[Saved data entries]
----
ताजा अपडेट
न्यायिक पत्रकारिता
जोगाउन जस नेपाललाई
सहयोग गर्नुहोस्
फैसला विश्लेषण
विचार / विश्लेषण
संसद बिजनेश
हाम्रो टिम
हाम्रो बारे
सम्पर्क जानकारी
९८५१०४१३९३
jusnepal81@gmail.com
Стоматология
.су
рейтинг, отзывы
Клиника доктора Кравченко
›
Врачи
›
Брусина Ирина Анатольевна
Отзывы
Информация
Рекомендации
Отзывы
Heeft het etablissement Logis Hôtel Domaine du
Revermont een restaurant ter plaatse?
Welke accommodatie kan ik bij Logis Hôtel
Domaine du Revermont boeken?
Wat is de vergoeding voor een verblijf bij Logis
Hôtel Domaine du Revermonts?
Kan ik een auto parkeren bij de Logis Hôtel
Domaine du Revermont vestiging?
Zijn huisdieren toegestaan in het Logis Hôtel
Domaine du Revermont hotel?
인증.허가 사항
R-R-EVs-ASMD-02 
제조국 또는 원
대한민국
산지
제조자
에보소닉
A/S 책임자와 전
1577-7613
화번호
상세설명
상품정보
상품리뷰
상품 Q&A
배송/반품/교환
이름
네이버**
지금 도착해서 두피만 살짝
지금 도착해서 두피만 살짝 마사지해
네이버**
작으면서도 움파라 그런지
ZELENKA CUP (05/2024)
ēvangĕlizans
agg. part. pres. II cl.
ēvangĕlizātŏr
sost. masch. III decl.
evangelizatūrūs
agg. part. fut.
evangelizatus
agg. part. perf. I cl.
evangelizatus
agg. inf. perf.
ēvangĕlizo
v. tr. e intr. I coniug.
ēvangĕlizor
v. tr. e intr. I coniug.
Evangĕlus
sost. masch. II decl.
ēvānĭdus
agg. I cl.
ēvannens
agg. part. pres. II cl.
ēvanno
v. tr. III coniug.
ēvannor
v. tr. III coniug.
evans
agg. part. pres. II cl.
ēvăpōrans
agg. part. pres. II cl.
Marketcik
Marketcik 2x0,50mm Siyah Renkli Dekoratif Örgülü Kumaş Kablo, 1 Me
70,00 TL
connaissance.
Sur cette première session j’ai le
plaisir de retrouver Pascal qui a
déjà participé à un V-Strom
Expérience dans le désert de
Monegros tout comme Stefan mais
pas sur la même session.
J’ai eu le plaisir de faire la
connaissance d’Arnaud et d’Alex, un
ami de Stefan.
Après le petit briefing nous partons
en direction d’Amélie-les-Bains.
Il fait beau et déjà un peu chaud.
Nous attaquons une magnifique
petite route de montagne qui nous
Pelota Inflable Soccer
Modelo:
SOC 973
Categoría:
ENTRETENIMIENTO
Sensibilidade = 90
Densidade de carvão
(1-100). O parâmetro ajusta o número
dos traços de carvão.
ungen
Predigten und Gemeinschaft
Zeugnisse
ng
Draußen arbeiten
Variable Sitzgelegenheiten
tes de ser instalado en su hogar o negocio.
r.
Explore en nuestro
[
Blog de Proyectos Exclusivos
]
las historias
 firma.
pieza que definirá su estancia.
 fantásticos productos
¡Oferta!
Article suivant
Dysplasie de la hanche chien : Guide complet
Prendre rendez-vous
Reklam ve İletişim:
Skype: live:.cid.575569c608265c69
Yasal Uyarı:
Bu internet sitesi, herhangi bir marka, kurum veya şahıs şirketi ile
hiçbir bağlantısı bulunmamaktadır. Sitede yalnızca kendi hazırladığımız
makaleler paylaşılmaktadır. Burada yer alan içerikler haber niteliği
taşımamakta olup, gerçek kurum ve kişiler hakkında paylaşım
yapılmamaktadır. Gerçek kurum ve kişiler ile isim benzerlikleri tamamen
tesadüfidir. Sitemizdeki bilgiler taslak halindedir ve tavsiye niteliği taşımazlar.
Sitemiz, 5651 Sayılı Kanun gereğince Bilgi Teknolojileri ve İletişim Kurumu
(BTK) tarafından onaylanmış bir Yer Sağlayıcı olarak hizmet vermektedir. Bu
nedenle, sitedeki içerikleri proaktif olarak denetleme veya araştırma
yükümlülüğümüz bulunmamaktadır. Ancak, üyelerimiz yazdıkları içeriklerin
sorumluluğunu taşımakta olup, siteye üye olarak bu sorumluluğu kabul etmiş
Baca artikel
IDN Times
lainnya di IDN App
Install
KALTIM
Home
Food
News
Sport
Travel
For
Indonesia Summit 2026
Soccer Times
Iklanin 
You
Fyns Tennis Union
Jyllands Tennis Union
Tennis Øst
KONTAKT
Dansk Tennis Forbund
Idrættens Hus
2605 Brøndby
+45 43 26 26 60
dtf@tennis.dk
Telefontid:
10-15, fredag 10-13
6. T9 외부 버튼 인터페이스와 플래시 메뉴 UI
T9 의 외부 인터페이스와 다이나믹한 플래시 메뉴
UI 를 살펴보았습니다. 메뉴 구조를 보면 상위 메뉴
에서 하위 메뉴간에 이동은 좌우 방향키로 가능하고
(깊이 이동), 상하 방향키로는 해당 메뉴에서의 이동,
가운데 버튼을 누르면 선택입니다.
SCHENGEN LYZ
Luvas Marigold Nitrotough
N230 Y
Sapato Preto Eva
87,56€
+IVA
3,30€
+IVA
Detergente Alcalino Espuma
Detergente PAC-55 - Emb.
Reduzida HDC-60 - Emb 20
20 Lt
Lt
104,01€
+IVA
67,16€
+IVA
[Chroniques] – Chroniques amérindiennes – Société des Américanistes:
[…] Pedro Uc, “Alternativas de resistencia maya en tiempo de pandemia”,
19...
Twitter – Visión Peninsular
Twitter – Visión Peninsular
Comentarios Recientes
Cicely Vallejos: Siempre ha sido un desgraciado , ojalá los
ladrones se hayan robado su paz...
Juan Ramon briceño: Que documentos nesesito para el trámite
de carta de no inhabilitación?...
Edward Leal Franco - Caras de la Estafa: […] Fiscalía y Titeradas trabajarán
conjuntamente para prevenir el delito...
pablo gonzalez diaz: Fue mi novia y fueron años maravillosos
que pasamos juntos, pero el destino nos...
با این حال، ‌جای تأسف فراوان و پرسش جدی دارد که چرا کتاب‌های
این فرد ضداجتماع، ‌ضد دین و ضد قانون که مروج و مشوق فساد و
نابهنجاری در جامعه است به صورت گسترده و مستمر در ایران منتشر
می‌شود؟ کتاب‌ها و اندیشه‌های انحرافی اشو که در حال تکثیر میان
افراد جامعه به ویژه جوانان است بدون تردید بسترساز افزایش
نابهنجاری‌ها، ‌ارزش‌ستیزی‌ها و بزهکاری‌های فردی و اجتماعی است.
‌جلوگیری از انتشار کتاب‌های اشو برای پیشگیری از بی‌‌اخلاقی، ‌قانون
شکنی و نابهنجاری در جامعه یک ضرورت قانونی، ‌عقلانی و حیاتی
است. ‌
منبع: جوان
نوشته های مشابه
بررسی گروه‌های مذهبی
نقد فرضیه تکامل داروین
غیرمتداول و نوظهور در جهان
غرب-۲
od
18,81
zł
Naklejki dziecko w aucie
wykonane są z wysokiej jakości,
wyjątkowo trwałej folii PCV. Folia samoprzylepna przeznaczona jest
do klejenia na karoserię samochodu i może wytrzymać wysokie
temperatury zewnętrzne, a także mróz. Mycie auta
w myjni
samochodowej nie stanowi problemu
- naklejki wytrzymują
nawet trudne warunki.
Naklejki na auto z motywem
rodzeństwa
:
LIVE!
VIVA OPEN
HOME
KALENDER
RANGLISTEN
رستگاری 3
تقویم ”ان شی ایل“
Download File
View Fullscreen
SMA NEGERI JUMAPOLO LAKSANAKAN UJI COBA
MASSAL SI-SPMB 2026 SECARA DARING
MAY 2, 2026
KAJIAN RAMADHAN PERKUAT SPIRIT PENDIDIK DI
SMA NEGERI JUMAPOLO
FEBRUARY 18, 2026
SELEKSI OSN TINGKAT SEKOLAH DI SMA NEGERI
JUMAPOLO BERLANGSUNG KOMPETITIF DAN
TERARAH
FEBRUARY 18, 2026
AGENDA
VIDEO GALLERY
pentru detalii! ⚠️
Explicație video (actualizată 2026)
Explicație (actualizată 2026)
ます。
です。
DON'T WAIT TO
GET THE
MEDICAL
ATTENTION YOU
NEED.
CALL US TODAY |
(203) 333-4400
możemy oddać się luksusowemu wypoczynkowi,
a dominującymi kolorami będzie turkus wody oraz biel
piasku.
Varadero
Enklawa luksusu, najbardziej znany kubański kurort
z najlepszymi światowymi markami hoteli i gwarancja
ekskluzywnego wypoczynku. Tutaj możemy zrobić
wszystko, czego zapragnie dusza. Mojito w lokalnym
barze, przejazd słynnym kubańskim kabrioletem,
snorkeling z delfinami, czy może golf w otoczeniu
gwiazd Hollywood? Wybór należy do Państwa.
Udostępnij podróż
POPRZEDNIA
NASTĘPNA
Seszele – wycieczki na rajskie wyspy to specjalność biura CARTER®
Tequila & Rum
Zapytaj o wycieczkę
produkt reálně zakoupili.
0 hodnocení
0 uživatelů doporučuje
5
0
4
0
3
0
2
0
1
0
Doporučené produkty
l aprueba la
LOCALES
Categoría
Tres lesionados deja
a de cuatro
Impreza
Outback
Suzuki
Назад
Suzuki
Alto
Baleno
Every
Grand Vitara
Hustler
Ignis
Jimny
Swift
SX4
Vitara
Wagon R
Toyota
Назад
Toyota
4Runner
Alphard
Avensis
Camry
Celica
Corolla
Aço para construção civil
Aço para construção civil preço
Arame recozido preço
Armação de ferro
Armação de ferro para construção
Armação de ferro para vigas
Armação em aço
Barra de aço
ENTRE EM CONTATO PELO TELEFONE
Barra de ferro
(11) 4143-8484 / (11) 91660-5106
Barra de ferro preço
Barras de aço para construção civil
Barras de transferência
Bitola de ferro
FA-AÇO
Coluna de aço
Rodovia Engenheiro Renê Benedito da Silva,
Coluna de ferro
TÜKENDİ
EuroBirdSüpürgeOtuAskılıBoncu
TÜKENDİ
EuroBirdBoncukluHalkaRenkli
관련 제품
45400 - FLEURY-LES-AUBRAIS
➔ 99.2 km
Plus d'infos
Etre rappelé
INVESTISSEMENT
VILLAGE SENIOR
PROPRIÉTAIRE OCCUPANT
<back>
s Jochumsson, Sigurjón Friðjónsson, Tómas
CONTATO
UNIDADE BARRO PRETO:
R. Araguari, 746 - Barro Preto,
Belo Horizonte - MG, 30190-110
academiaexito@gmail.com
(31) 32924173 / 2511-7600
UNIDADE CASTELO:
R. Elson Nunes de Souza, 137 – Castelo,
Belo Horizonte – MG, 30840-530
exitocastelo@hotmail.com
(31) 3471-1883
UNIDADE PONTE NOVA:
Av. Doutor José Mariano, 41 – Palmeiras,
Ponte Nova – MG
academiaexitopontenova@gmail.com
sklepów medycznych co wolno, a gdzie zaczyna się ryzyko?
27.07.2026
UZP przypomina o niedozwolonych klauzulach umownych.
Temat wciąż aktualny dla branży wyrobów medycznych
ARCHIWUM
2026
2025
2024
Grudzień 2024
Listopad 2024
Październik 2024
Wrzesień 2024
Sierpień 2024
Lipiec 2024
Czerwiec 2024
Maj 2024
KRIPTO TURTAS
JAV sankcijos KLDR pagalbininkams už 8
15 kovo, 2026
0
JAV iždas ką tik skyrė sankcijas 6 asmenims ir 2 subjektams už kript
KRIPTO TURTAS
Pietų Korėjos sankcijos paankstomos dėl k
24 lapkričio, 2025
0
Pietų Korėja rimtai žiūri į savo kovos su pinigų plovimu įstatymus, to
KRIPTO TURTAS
----
[Assignment]
Find the word "olarak" in the entries, then copy out every line that has it.

[Exercise output]
(BTK) tarafından onaylanmış bir Yer Sağlayıcı olarak hizmet vermektedir. Bu
nedenle, sitedeki içerikleri proaktif olarak denetleme veya araştırma
sorumluluğunu taşımakta olup, siteye üye olarak bu sorumluluğu kabul etmiş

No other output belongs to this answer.